Data Visualization and Analysis


To visualize the data, we set up subplots and arranged them into a single figure.

NOTE: Because this dataset was collected cross-sectionally and not longitudinally, the trends displayed in these graphs are those of Big Five trait scores of different people of different age groups. Therefore, these graphs do not show average change in Big Five personality traits over people’s lifetimes bur rather show averages of Big Five personality traits in people of different ages at the same time.
NOTE: We wanted to change the axes so that their units were all the same so that the graphs would be clearer and easier to interpret, but we couldn’t figure out how.

plot1 <- ggplot(no_nas_age) + geom_smooth(mapping = aes(x = age, y = Extraversion))
plot2 <- ggplot(no_nas_age) + geom_smooth(mapping = aes(x = age, y = Openness))
plot3 <- ggplot(no_nas_age) + geom_smooth(mapping = aes(x = age, y = Conscientiousness))
plot4 <- ggplot(no_nas_age) + geom_smooth(mapping = aes(x = age, y = Agreeableness))
plot5 <- ggplot(no_nas_age) + geom_smooth(mapping = aes(x = age, y = Neuroticism))

ggarrange(plot1, plot2, plot3, plot4, plot5, labels = c("Extraversion", "Openness", "Conscientiousness", "Agreeableness", "Neuroticism"), ncol=1, nrow=5)

We then set up a correlation matrix to examine the correlations between ALL of the different possible correlations between all of the Big Five personality traits (i.e., correlation between Extraversion and Neuroticism, correlation between Extraversion and Agreeableness, etc.).

source("http://www.sthda.com/upload/rquery_cormat.r")
cormat <- rquery.cormat(totals, type="full")

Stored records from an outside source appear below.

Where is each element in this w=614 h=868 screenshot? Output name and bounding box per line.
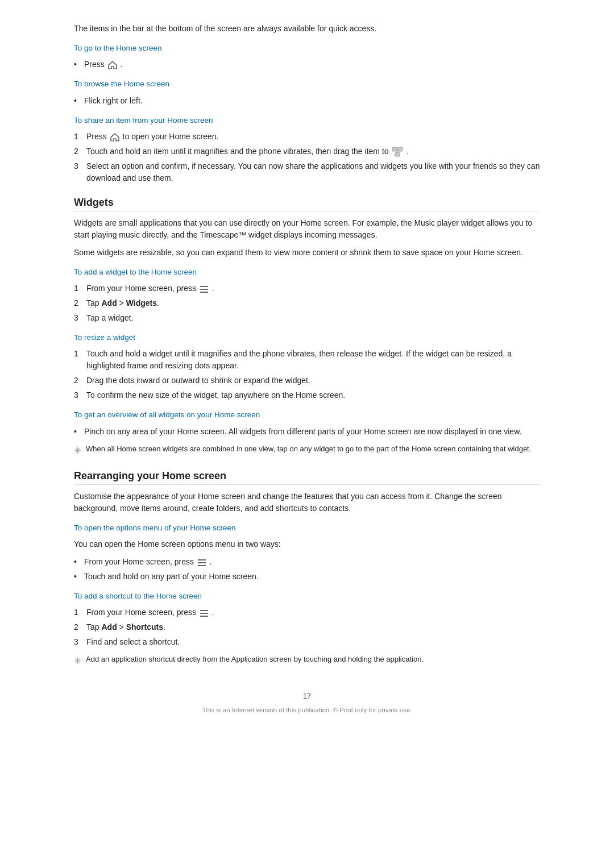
page-footer: 17 This is an Internet version of this p… bbox=[74, 691, 540, 715]
svg-rect-0 bbox=[392, 147, 397, 151]
resize-step-1: 1 Touch and hold a widget until it magni… bbox=[74, 348, 540, 372]
options-menu-item-2: Touch and hold on any part of your Home … bbox=[74, 571, 540, 583]
widgets-heading: Widgets bbox=[74, 197, 540, 211]
add-widget-step-3: 3 Tap a widget. bbox=[74, 312, 540, 324]
add-widget-step-1: 1 From your Home screen, press . bbox=[74, 283, 540, 294]
share-step-2: 2 Touch and hold an item until it magnif… bbox=[74, 146, 540, 157]
options-menu-item-1: From your Home screen, press . bbox=[74, 556, 540, 568]
options-menu-intro: You can open the Home screen options men… bbox=[74, 538, 540, 550]
resize-widget-list: 1 Touch and hold a widget until it magni… bbox=[74, 348, 540, 401]
tip-text-shortcut: Add an application shortcut directly fro… bbox=[86, 654, 424, 665]
tip-icon-widgets: ✳ bbox=[74, 444, 81, 458]
browse-home-item: Flick right or left. bbox=[74, 95, 540, 107]
tip-icon-shortcut: ✳ bbox=[74, 654, 81, 668]
menu-icon-shortcut bbox=[200, 609, 209, 617]
add-shortcut-step-3: 3 Find and select a shortcut. bbox=[74, 636, 540, 648]
add-shortcut-step-1: 1 From your Home screen, press . bbox=[74, 607, 540, 618]
rearranging-p1: Customise the appearance of your Home sc… bbox=[74, 491, 540, 514]
press-label: Press bbox=[84, 60, 107, 69]
share-step-1: 1 Press to open your Home screen. bbox=[74, 131, 540, 143]
add-widget-step-2: 2 Tap Add > Widgets. bbox=[74, 297, 540, 309]
tip-box-widgets: ✳ When all Home screen widgets are combi… bbox=[74, 443, 540, 458]
go-to-home-item: Press . bbox=[74, 59, 540, 70]
add-widget-list: 1 From your Home screen, press . 2 Tap A… bbox=[74, 283, 540, 324]
share-step-3: 3 Select an option and confirm, if neces… bbox=[74, 160, 540, 184]
home-icon bbox=[108, 61, 117, 69]
overview-widgets-item: Pinch on any area of your Home screen. A… bbox=[74, 426, 540, 438]
home-icon-share bbox=[110, 133, 119, 142]
share-item-list: 1 Press to open your Home screen. 2 Touc… bbox=[74, 131, 540, 184]
widgets-p1: Widgets are small applications that you … bbox=[74, 217, 540, 241]
heading-browse-home: To browse the Home screen bbox=[74, 78, 540, 90]
heading-share-item: To share an item from your Home screen bbox=[74, 115, 540, 126]
heading-options-menu: To open the options menu of your Home sc… bbox=[74, 522, 540, 534]
menu-icon-options bbox=[197, 558, 206, 566]
heading-overview-widgets: To get an overview of all widgets on you… bbox=[74, 409, 540, 421]
widgets-p2: Some widgets are resizable, so you can e… bbox=[74, 247, 540, 259]
heading-go-to-home: To go to the Home screen bbox=[74, 43, 540, 54]
heading-add-shortcut: To add a shortcut to the Home screen bbox=[74, 591, 540, 602]
add-shortcut-list: 1 From your Home screen, press . 2 Tap A… bbox=[74, 607, 540, 648]
options-menu-list: From your Home screen, press . Touch and… bbox=[74, 556, 540, 583]
intro-paragraph: The items in the bar at the bottom of th… bbox=[74, 23, 540, 35]
svg-rect-1 bbox=[398, 147, 403, 151]
share-drag-icon bbox=[392, 147, 403, 157]
overview-widgets-list: Pinch on any area of your Home screen. A… bbox=[74, 426, 540, 438]
heading-add-widget: To add a widget to the Home screen bbox=[74, 267, 540, 278]
page-number: 17 bbox=[74, 691, 540, 702]
rearranging-heading: Rearranging your Home screen bbox=[74, 470, 540, 485]
resize-step-2: 2 Drag the dots inward or outward to shr… bbox=[74, 375, 540, 387]
browse-home-list: Flick right or left. bbox=[74, 95, 540, 107]
resize-step-3: 3 To confirm the new size of the widget,… bbox=[74, 389, 540, 401]
tip-text-widgets: When all Home screen widgets are combine… bbox=[86, 443, 531, 455]
heading-resize-widget: To resize a widget bbox=[74, 332, 540, 343]
tip-box-shortcut: ✳ Add an application shortcut directly f… bbox=[74, 654, 540, 668]
footer-legal: This is an Internet version of this publ… bbox=[74, 705, 540, 715]
add-shortcut-step-2: 2 Tap Add > Shortcuts. bbox=[74, 621, 540, 633]
go-to-home-list: Press . bbox=[74, 59, 540, 70]
menu-icon-add-widget bbox=[200, 285, 209, 293]
page-content: The items in the bar at the bottom of th… bbox=[74, 0, 540, 755]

Seeing possible statistically significant correlations, we viewed a table of the specific correlation values.

cormat$r %>%
  kbl(digits = 2) %>%
  kable_styling(c("striped", "hover"))
Neuroticism Conscientiousness Openness Extraversion Agreeableness
Neuroticism 1.00 0.26 0.10 0.26 0.11
Conscientiousness 0.26 1.00 0.09 0.11 0.18
Openness 0.10 0.09 1.00 0.17 0.12
Extraversion 0.26 0.11 0.17 1.00 0.33
Agreeableness 0.11 0.18 0.12 0.33 1.00

We also viewed the p-values for the correlations to assess statistical significance.

cormat$p %>%
  kbl(digits = 6000) %>%
  kable_styling(c("striped", "hover"))
Neuroticism Conscientiousness Openness Extraversion Agreeableness
Neuroticism 0.0e+00 1.7e-301 8.7e-46 5.4e-308 4.8e-56
Conscientiousness 1.7e-301 0.0e+00 1.0e-33 1.5e-50 1.1e-136
Openness 8.7e-46 1.0e-33 0.0e+00 5.4e-122 3.5e-60
Extraversion 5.4e-308 1.5e-50 5.4e-122 0.0e+00 0.0e+00
Agreeableness 4.8e-56 1.1e-136 3.5e-60 0.0e+00 0.0e+00

Conclusion


Based on our analyses, we found that all of the big five traits tended to decline around the age of 60, with the exception of agreeableness. However, these differences could reflect cohort differences or a small sample size rather than changes from aging, as this was a cross-sectional study rather than a longitudinal one. The declines are all small, around 2 points on average, and we did not run significance testing so it is impossible to tell how reliable these are as representative of real-world patterns. 

While running correlation data, we found that all of the values displayed positive correlations with each other. We are not entirely sure why this happened, and wonder whether it reflects actual observations or if we have made an error when cleaning our data that resulted in the data to only show positive correlations. We posit that this may be caused by re-coding the answers to positive values, although we are unsure why that would have occurred.